**The task**
Reproduce the entries in full and exactly. Pictures stay out.

Stored items:
Start of Block
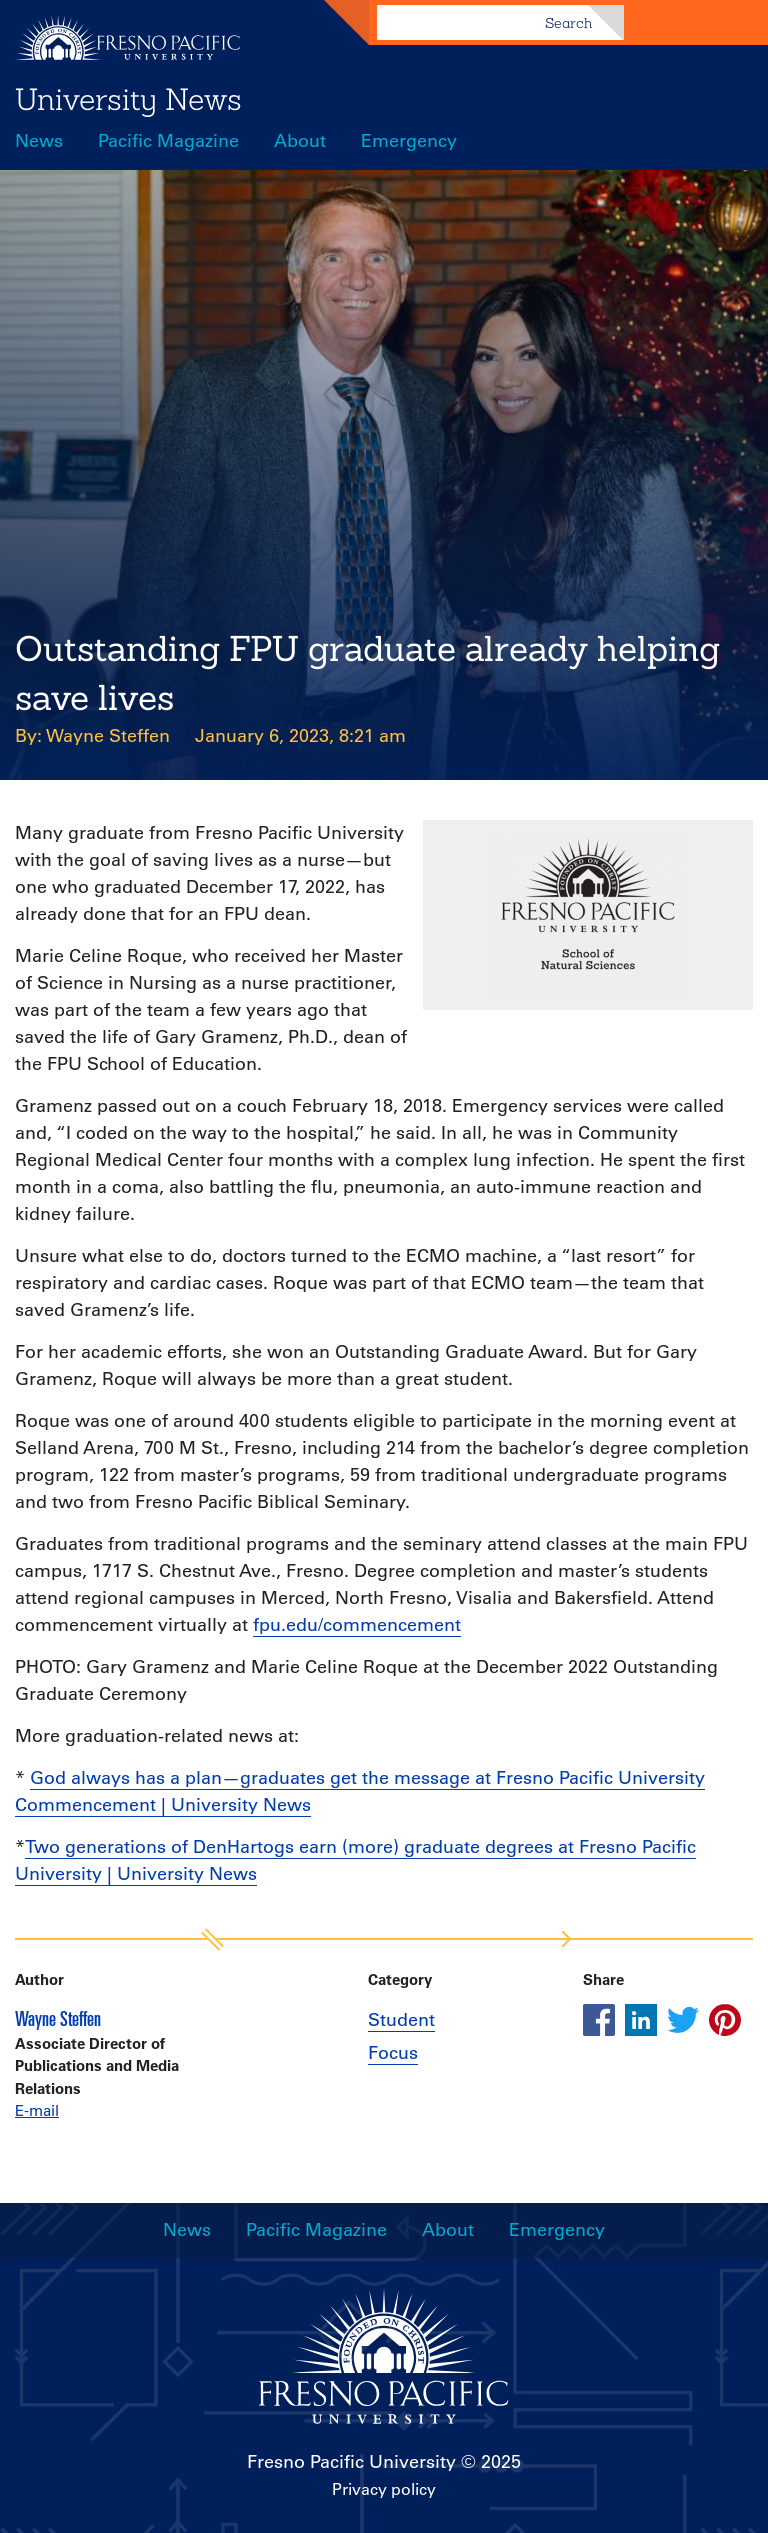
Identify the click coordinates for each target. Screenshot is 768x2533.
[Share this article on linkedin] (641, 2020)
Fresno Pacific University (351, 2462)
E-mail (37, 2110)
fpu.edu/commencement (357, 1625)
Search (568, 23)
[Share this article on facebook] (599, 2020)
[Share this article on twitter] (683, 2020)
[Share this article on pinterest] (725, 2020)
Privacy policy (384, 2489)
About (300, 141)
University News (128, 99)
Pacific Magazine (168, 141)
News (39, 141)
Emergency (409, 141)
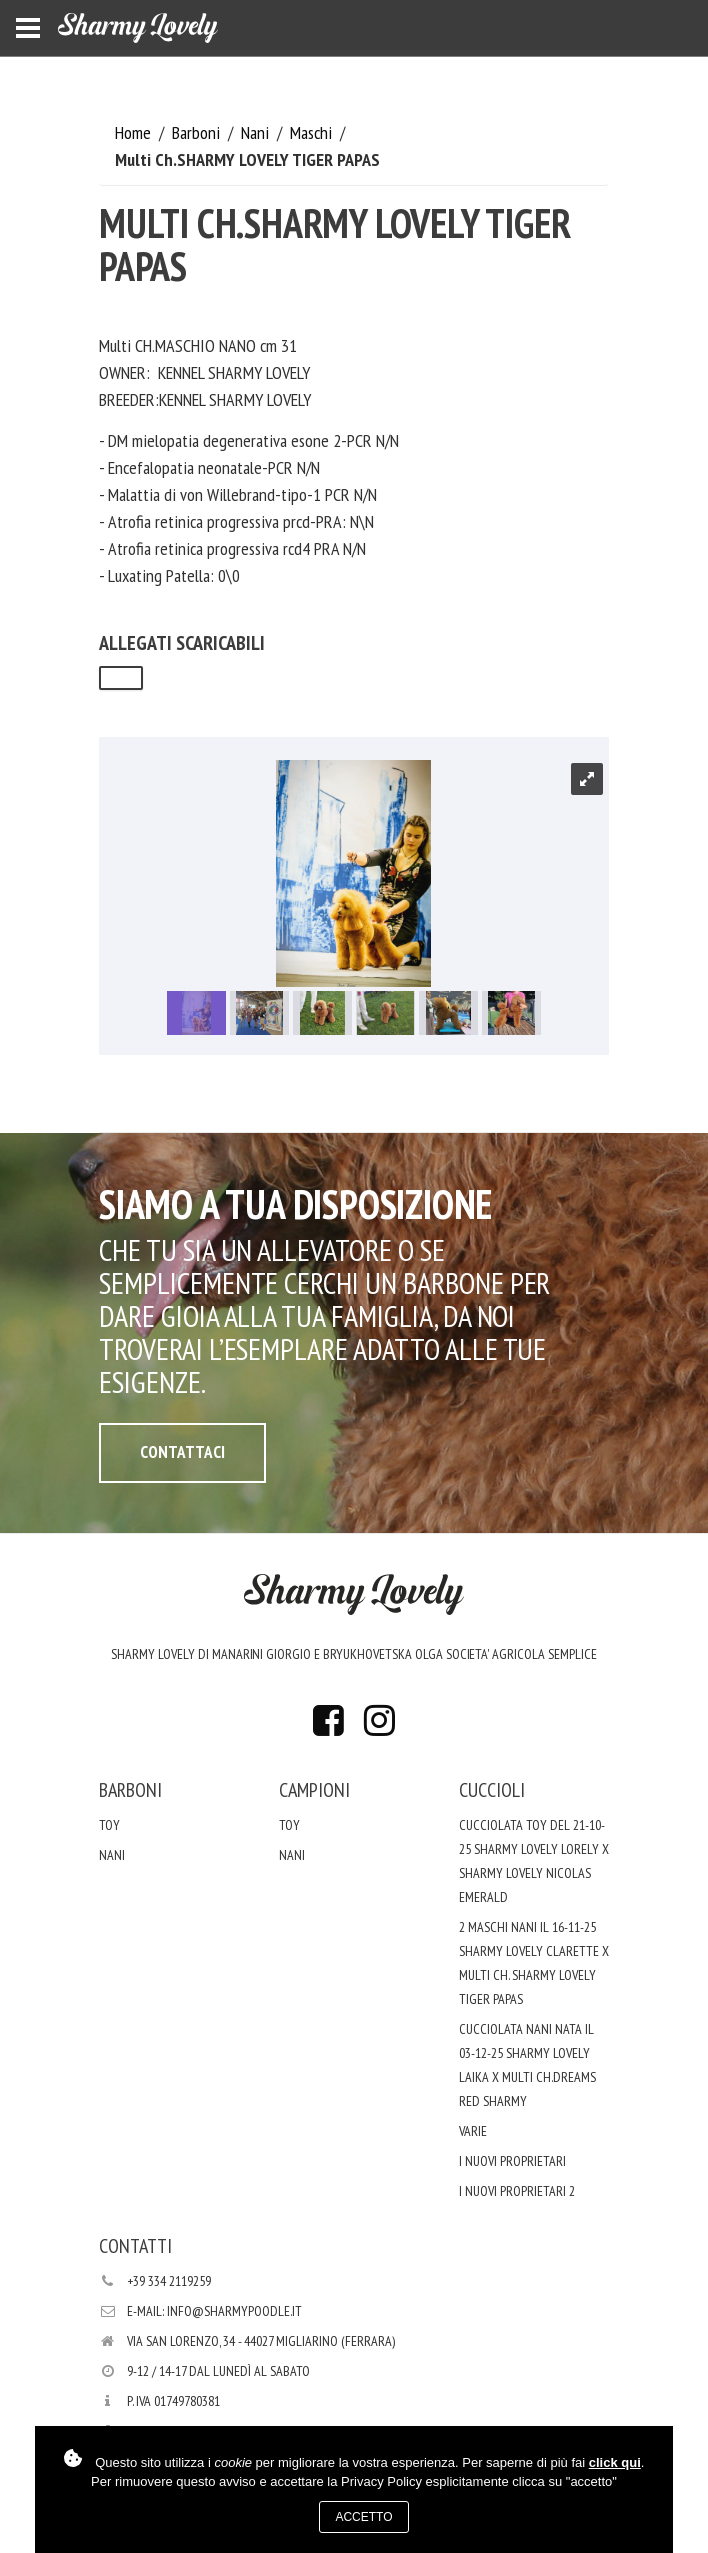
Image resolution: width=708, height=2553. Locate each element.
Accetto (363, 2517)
End of Block
**Solved problem**
Identify the click coordinates for each target. Screenshot is 768x2533.
[Share this article on linkedin] (641, 2020)
Fresno Pacific University (351, 2462)
E-mail (37, 2110)
fpu.edu/commencement (357, 1625)
Search (568, 23)
[Share this article on facebook] (599, 2020)
[Share this article on twitter] (683, 2020)
[Share this article on pinterest] (725, 2020)
Privacy policy (384, 2489)
About (300, 141)
University News (128, 99)
Pacific Magazine (168, 141)
News (39, 141)
Emergency (409, 141)
Image resolution: width=708, height=2553. Locate each element.
Accetto (363, 2517)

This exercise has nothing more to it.